[LLVMdev] More Encoding Ideas

Fri Aug 20 17:55:02 PDT 2004

At 05:09 PM 8/20/2004, you wrote:
>On Fri, 20 Aug 2004, Reid Spencer wrote:
> > > defined would be almost always stored in one byte instead of the present
> > > usual two.
> >
> > So, if I get you correctly, you're advocating the creation of a 
> Type::CharTyID
> > in the TypeID enumeration that is always written as a single byte? Note 
> that
> > right now all ASCII values ( <128 ) will be written as a single byte for
> > UByteTyID but for SByteTyID (often the default from FE compilers like GCC),
> > you're right, they'll take two bytes if the value > 63.  Or are you 
> saying that
> > we should always write UByteTyID and SByteTyID as a single byte?
> >
> > Long term, LLVM's distinction between signed and unsigned will go away. 
> Talk to
> > Chris about that. :)
>
>If you're interested in the plans, they are described in some detail here:
>http://nondot.org/sabre/LLVMNotes/TypeSystemChanges.txt
>
>Note that there is no concrete timeline for this to happen, it basically
>depends on when someone is ambitious enough to start working on it.
>
>In any case, both signed and unsigned 8-bit constants can be written out
>in a single byte.  Again, do you think it's worth special casing this
>though?  Considering that we handle 8-bit strings specially already, there
>are not a ton of 8-bit constants with value >= 128.

I'd rather that they not be treated specially.  If char defaulted to 
unsigned char, there would be little reason to create this special case.

> > > 2) I think it would be a big file size and processing speed win to have
> > > implied pointer types for every literal type.  This would save a
> > > tremendous amount of space in the global type table and other places
> > > where pointer types are constantly being defined.  So the primitive
> > > types list would change to:
> > >
> > > 0       void
> > > 1       void* (implied)
>
>This is a very interesting idea, particularly for languages like C++ that
>have a ton of types.  Before making this change, I would want to see some
>numbers though.  In particular, I don't think that types typically take up
>a large amount of the .bc file size: most of it are instructions.
>
>Are you seeing other cases?

No.  This would only save a bit less than two bytes per primitive and 
defined type.  Maybe a few hundred bytes in a large LLVM file.  Not a big 
savings, but a savings.  The thing I like is that along with the size 
savings it appears to make the encode/decode simpler and quicker if 
anything.  So good news all around.

> > > This approach would have the added advantage of being able to check to
> > > see whether anything is a pointer type by checking bit 0 (1 = yes) and
> > > deriving its dereferenced type (just subtract 1).
>
>I don't think this is a big win, the .bc reader doesn't have to do much of
>this.

I know my reader does this.  I'm not really sure how much time it spends 
doing it.  My little code generator spends a lot of time going back and 
forth between pointers and literal values when turning certain kinds of 
memory operations into data movement in the Ascenium array.

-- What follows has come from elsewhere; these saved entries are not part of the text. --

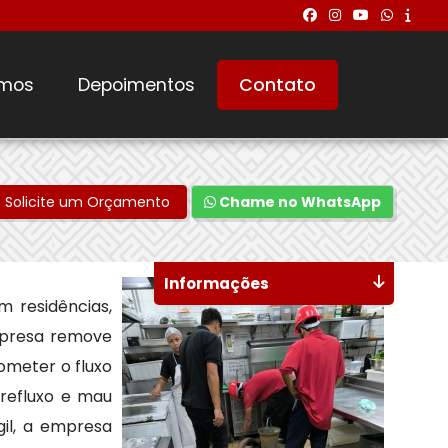
mos
Depoimentos
Contato
Solicite um Orçamento
Chame no WhatsApp
Informações
 residências,
empresa remove
ometer o fluxo
refluxo e mau
il, a empresa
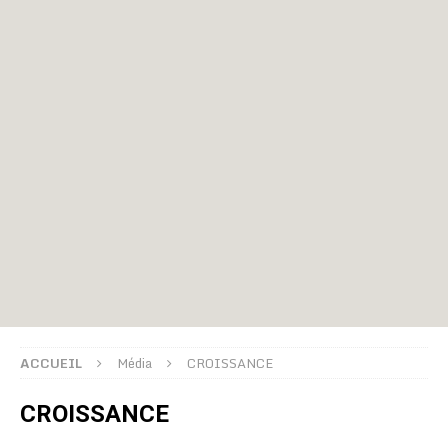
ACCUEIL
Média
CROISSANCE
CROISSANCE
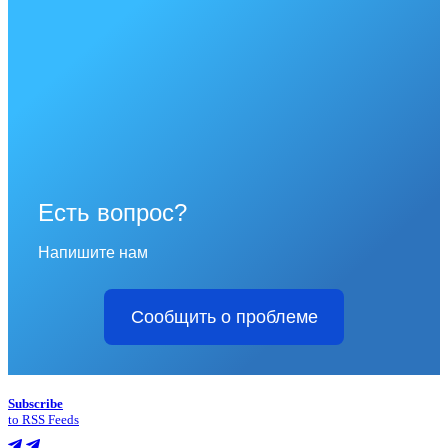
Есть вопрос?
Напишите нам
Сообщить о проблеме
Subscribe
to RSS Feeds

> > > 3) Have the value index for labels start at 1, just like nonzero values
> > > of everything else does.  This just makes the encode/decode algorithm
> > > simpler and I doubt it would cost anything in file size.  I made this
> > > suggestion a few emails back, hopefully in a clearer form here.
> >
> > Like I replied, we don't store labels as values in LLVM. Labels are 
> just the
> > names of basic blocks. Those names are stored in the function level symbol
>
>I think that Robert's point is that this would remove a special case from
>the code (which is good).  I'm indifferent about the change: if some other
>changes are made to the .bc file format, this could go in as well.

Cool.

> > > 4) Can files have multiple 0x01 headers?  I've never seen more than
> > > one.  If not, ditch this four bytes of unnecessary space per file.
> >
> > I think the original plan was to have multiple modules in them but this 
> seems
> > to have gone by the wayside. The result of linking two (or more) 
> modules is a
> > single module so except in some really bizare corner cases the need for
> > multiple modules would go away. I suppose we could get rid of the block id
> > field for the file. I'll give this some thought and see if Chris has any
> > objections.
>
>I don't have any problem with removing it.

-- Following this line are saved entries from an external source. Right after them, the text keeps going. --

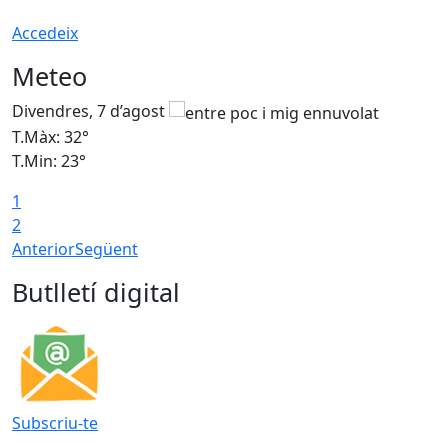
Accedeix
Meteo
Divendres, 7 d’agost
D
T.Màx: 32°
T
T.Min: 23°
T
1
2
Anterior
Següent
Butlletí digital
Subscriu-te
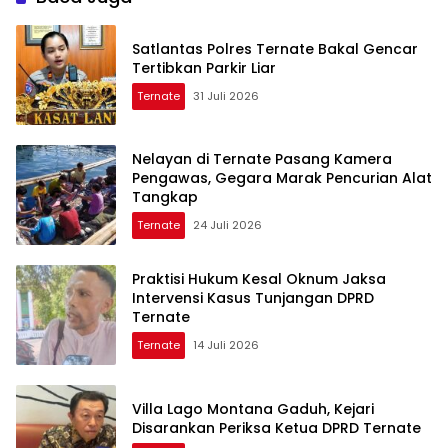
Satlantas Polres Ternate Bakal Gencar
Tertibkan Parkir Liar
Ternate
31 Juli 2026
Nelayan di Ternate Pasang Kamera
Pengawas, Gegara Marak Pencurian Alat
Tangkap
Ternate
24 Juli 2026
Praktisi Hukum Kesal Oknum Jaksa
Intervensi Kasus Tunjangan DPRD
Ternate
Ternate
14 Juli 2026
Villa Lago Montana Gaduh, Kejari
Disarankan Periksa Ketua DPRD Ternate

Cool. Before you chop remember debug libraries.

> > Long term, I intend to write some kind of bytecode archive utility 
> similar to
> > JAR files that contains multiple bytecode files, an index, and the 
> whole thing
>
>Sounds like a cool thing.  If you did this, make sure that llvm-nm could
>read the files (of course), and, if/when you do this, you could make the
>interface be llvm-ar (which was never finished).

Seconded!

Regards,

-- Robert.

Robert Mykland               Voice: (831) 462-6725
Founder/CTO                   Ascenium Corporation